Below this sentence is a listing; return exactly its lines from the one with "News & Events (1053, 181)" to the one with "Resource Center (859, 181)", both kept, and nothing more.

-- -- --

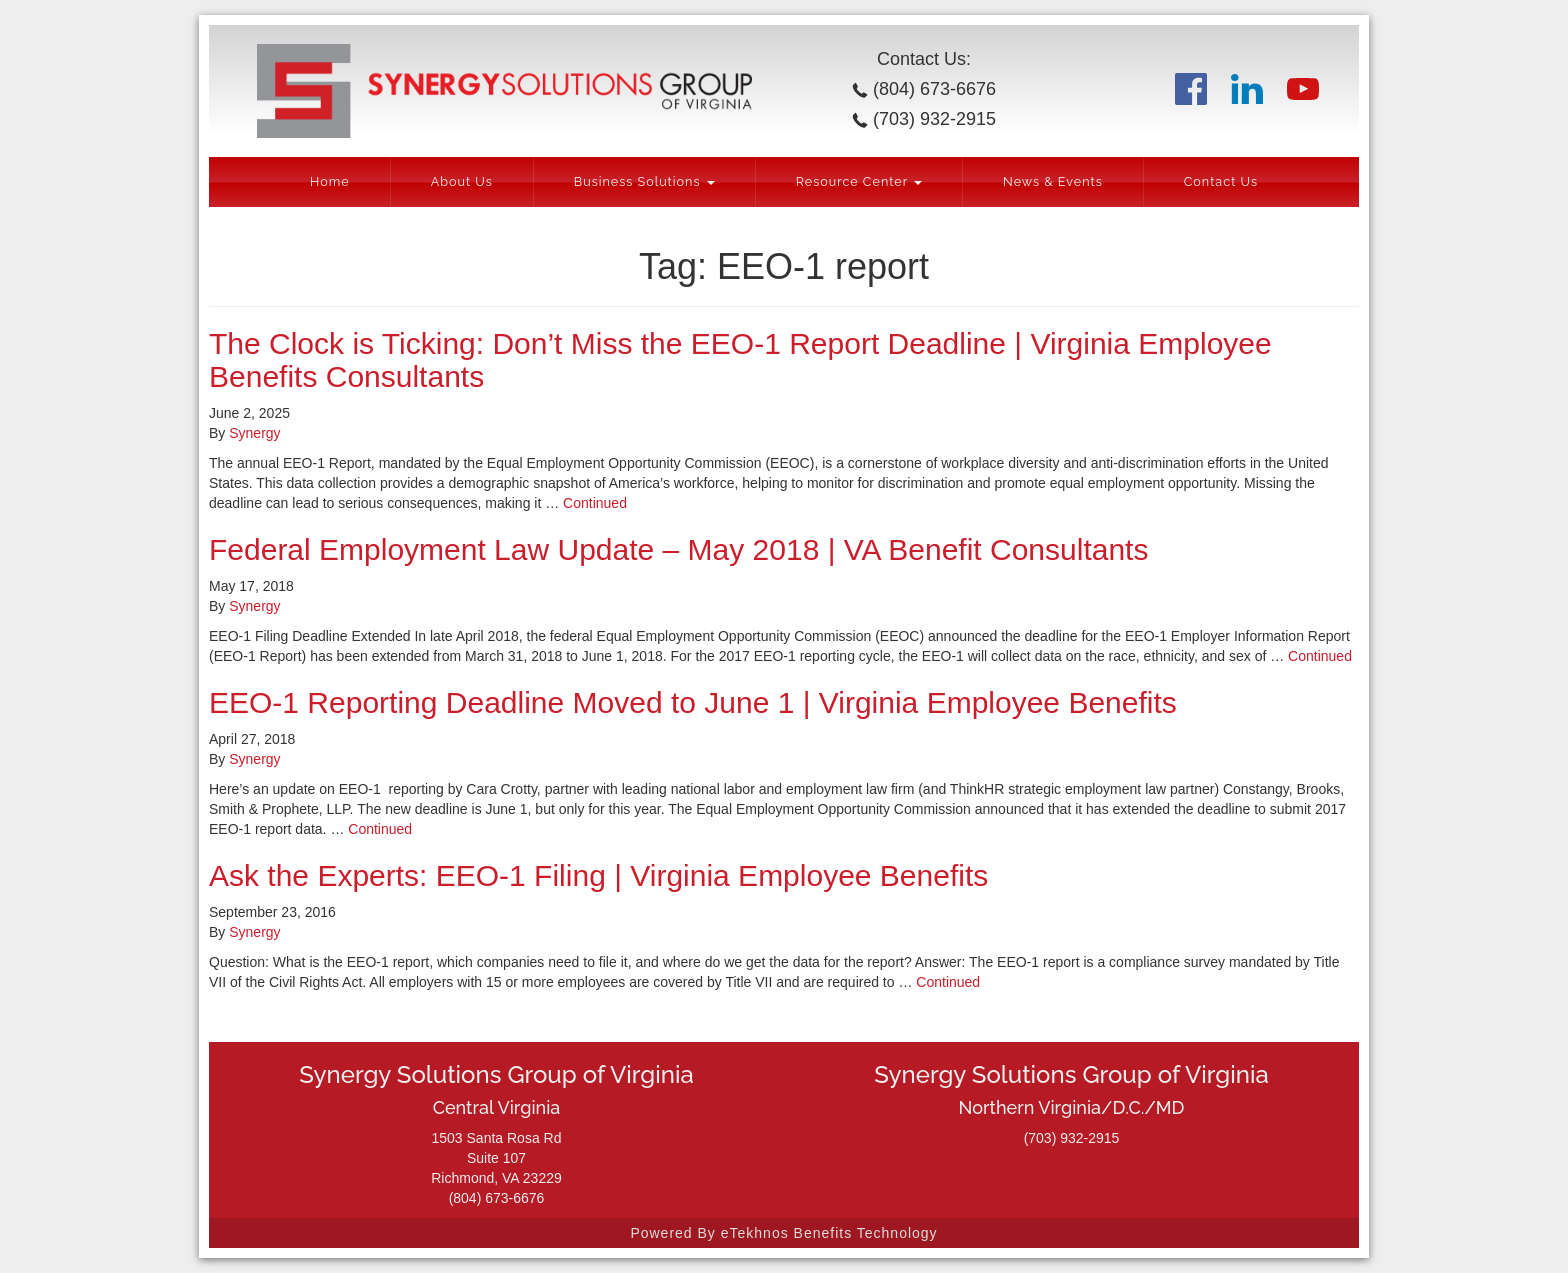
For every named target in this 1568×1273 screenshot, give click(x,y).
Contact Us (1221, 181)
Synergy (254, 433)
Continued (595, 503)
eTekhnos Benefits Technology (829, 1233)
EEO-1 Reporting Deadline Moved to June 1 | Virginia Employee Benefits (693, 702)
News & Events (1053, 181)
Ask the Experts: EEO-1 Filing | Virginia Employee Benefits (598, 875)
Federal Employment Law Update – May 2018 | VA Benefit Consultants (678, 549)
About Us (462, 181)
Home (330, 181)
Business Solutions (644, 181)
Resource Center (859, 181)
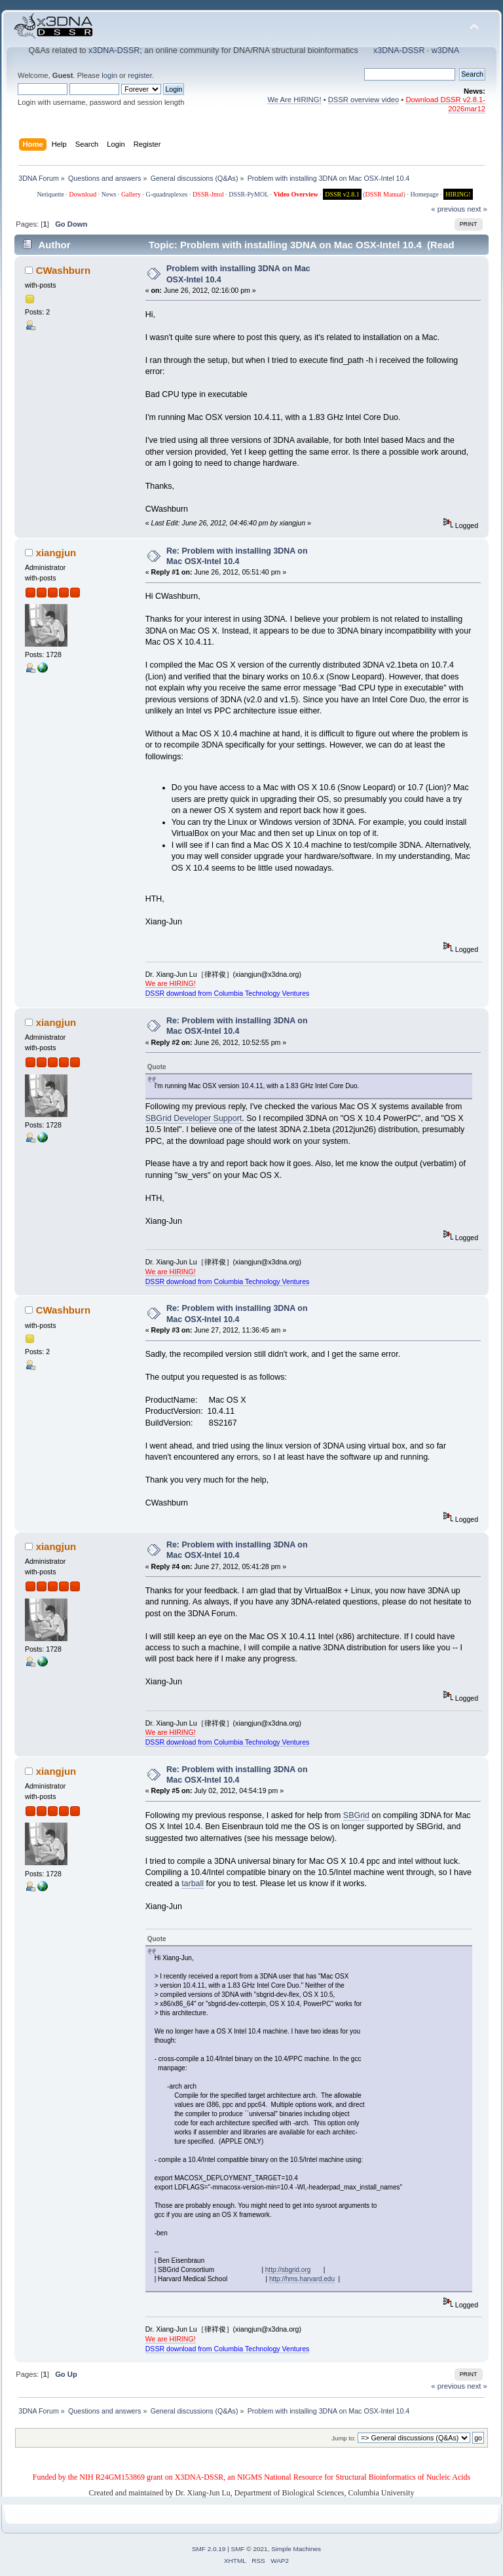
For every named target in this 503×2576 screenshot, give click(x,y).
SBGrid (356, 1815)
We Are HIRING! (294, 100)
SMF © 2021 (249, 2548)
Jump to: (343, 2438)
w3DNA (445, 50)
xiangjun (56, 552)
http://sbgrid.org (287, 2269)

-- -- --

● **Answer space**
News & Events (1053, 181)
Ask the Experts: EEO-1 Filing | Virginia Employee Benefits (598, 875)
Federal Employment Law Update – May 2018 | VA Benefit Consultants (678, 549)
About Us (462, 181)
Home (330, 181)
Business Solutions (644, 181)
Resource Center (859, 181)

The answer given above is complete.